High-profile women candidates are fighting pitched battles in at least three of the four Indian states voting in key elections next month.
Sheila Dikshit of the Congress party and Uma Bharati and Vasundhara Raje from the Bharatiya Janata Party (BJP) are all being seen as strong contenders for the chief ministers' position.
Vasundhara Raje is one of the most colourful candidates
In Delhi, Sheila Dikshit is seeking a second term in office.
The 65-year-old leader was considered a political lightweight when she first took the Delhi chief minister's office in 1998.
Ms Dikshit seems to have come a long way since then.
Her party's campaign this time revolves around her personality and her government's achievements.
She is directly credited with providing better roads, cleaner air and more electricity in the water and power-starved Indian capital.
Ms Dikshit is challenged by the BJP's Poonam Azad, a young and glamorous housewife of a former Indian cricketer.
Ms Azad denies that her family background has helped her win the nomination.
"It is an open field. It is your good traditional Indian upbringing that makes you suitable for any particular job rather than your family connections," Ms Azad told BBC News Online.
The BJP's chief ministerial candidate in the politically influential state of Madhya Pradesh is Uma Bharati.
WOMEN AT THE HUSTINGS
Delhi has 77 women candidates
Congress party has fielded 40 women candidates in Madhya Pradesh
Total number of women candidates less than 10% of total contestants
Ms Bharati represents the hardline face of the BJP and follows a strident Hindu nationalist ideology.
Dressed in saffron, Uma Bharati is a sanyasin - someone who has taken the pledge to remain unmarried and vegetarian and wear saffron clothes.
With her fiery speeches attacking Congress leader Sonia Gandhi's Christian origins and the Congress chief minister's "misrule" she is able to strike a chord among rural women voters.
Vasundhara Raje, a former federal minister, is one of the most colourful personalities in the fray for the chief minister's job in Rajasthan.
Daughter of the royal Scindia family from Madhya Pradesh, Ms Raje says being a woman leader in feudal Rajasthan need not be a disadvantage.

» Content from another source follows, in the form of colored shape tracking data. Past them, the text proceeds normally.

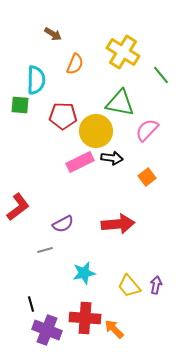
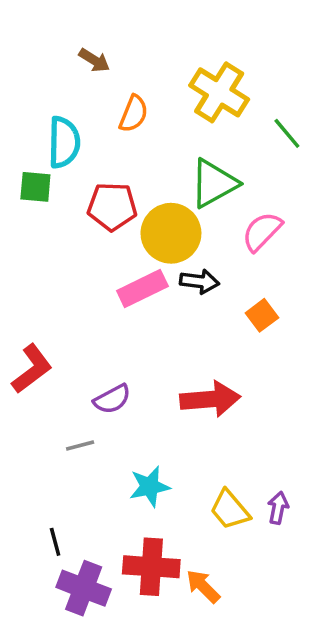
green triangle: (120, 103) -> (214, 183), turned -40

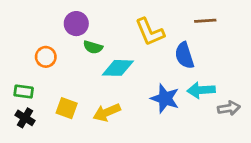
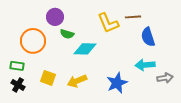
brown line: (205, 21) -> (133, 17), moved
blue semicircle: (184, 55) -> (148, 37), moved
orange circle: (46, 57) -> (33, 41), size x1.6
blue star: (165, 98) -> (117, 83), moved, turned 30

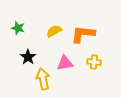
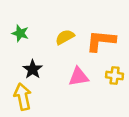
yellow arrow: (43, 79) -> (23, 97), moved

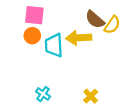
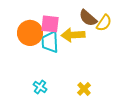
pink square: (34, 15) -> (50, 24), moved
orange circle: (32, 36) -> (30, 33), size x1.6

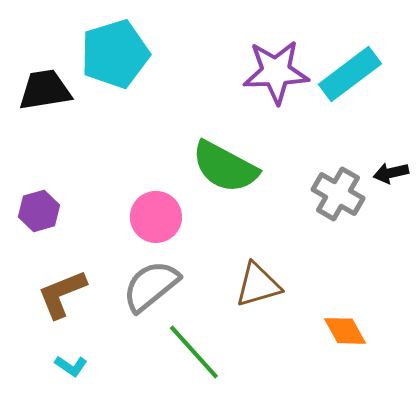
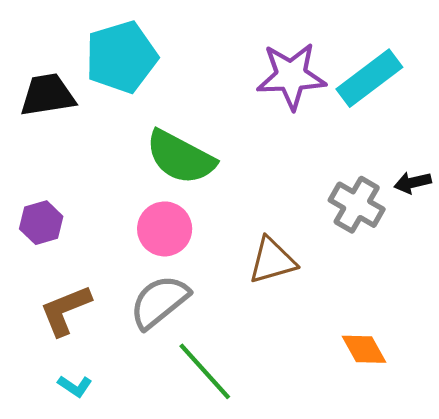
green semicircle: (225, 167) -> (180, 157), moved
brown triangle: (258, 285) -> (272, 261), moved

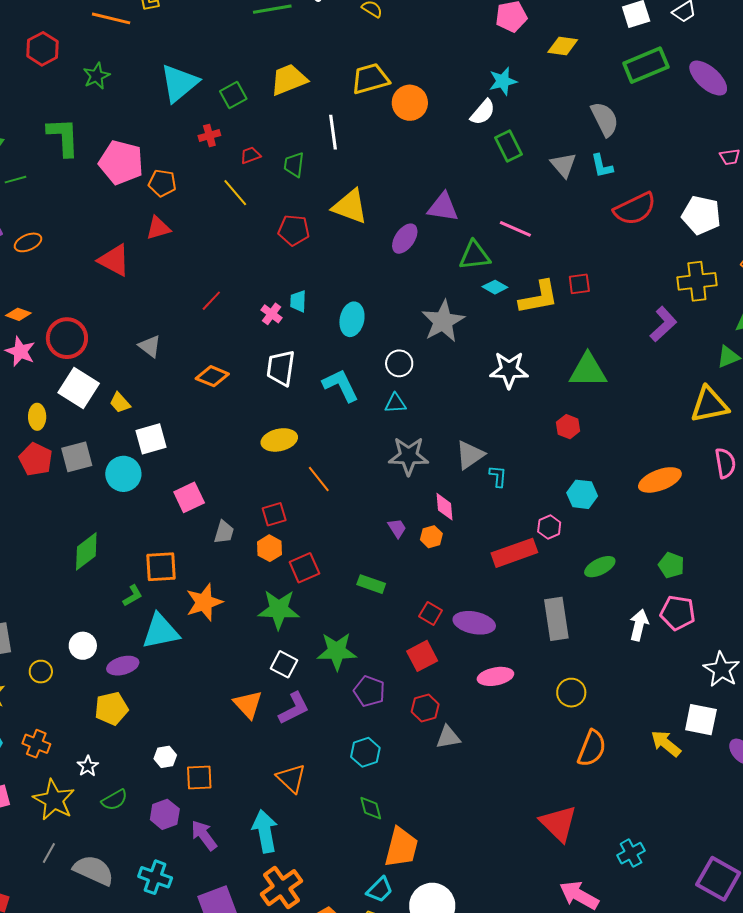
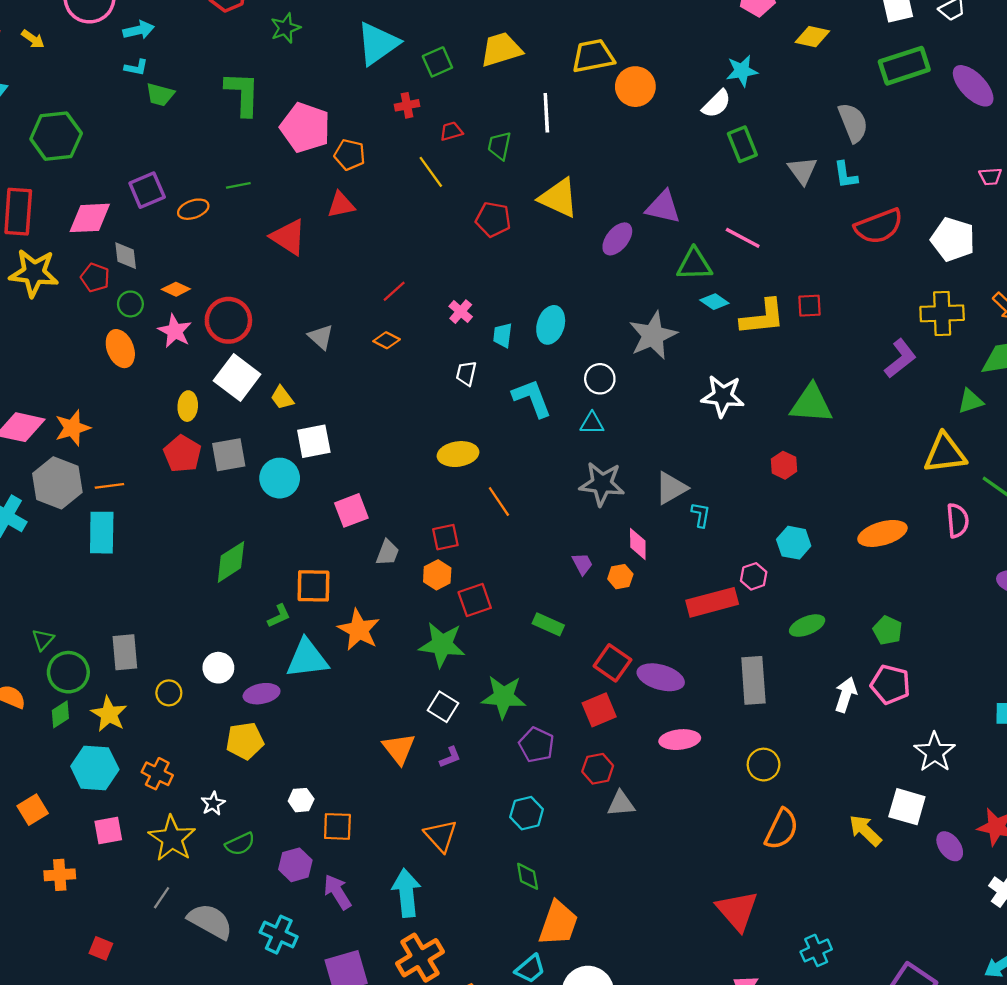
green line: (16, 180) -> (238, 185), moved
cyan trapezoid: (298, 301) -> (503, 335), moved
white trapezoid: (281, 368) -> (466, 373), size x0.6
orange diamond: (212, 376) -> (387, 340), moved, size x0.7
orange star: (204, 602) -> (359, 630), turned -30
red square: (431, 613) -> (612, 663), size x1.4
purple L-shape: (294, 708) -> (450, 757), size x0.6

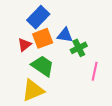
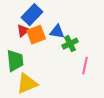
red triangle: (24, 45) -> (23, 31), moved
green trapezoid: (43, 66) -> (15, 61), moved, turned 50

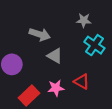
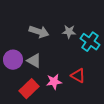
gray star: (84, 20) -> (69, 32), moved
gray triangle: (55, 56) -> (34, 61), moved

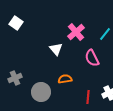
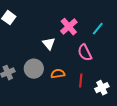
gray circle: (41, 92) -> (34, 69), moved
red line: (88, 97) -> (81, 81), moved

She says she got 58% of the women's vote in the last by-elections in Rajasthan.
"It cuts both ways. Women can show their affection and they understand the psychology of those who are in need better,'' said Ms Raje.
Sheila Dikshit is seeking a second term as Delhi chief minister
Despite the presence of these formidable women leaders, the number of women candidates remains low - less than 10% of the total contestants.
The two main national parties, the BJP and the Congress, have always advocated strong support for reserving a third of seats for women in national and state parliaments.
But their choice of candidates has not reflected this desire.
"We want to field more women candidates but there are few candidates", BJP president Venkaiah Naidu said.
Political parties say fewer women candidates are put up because they do not win elections often.
But a recent study conducted by the Delhi-based Centre for Social Research has dismissed this as a myth.
The study, based on an analysis of the last five general elections since 1972, showed the winning percentage of women candidates to be much higher than their male counterparts.
'No political will'
Women's groups allege political parties pay only lip service to empowering women.
"There is clearly no political will to share power with women" says Ranjana Kumari, director of the Centre for Social Research.
But it is not all bad news for Indian women in these state elections.
There are 77 women candidates in Delhi this time, up from 58 in the last elections.
At least 12 of them have been nominated by the Congress party, while BJP has chosen seven candidates for the 70-member Delhi state assembly.
In Madhya Pradesh, the Congress has fielded nearly 40 women candidates.
Analysts say a slow but definite change is emerging in people's perception of women politicians.
A Delhi voter echoes similar views.
"There may be fewer women contesting than desirable for gender equity, but the variety of talent and background that these women represent is interesting," says Rita Chohan, a student.
"It is no more just wives or daughters of politicians as we have seen in the past. There are grassroots level politicians and glamorous young student politicians. That's what counts more than the numbers".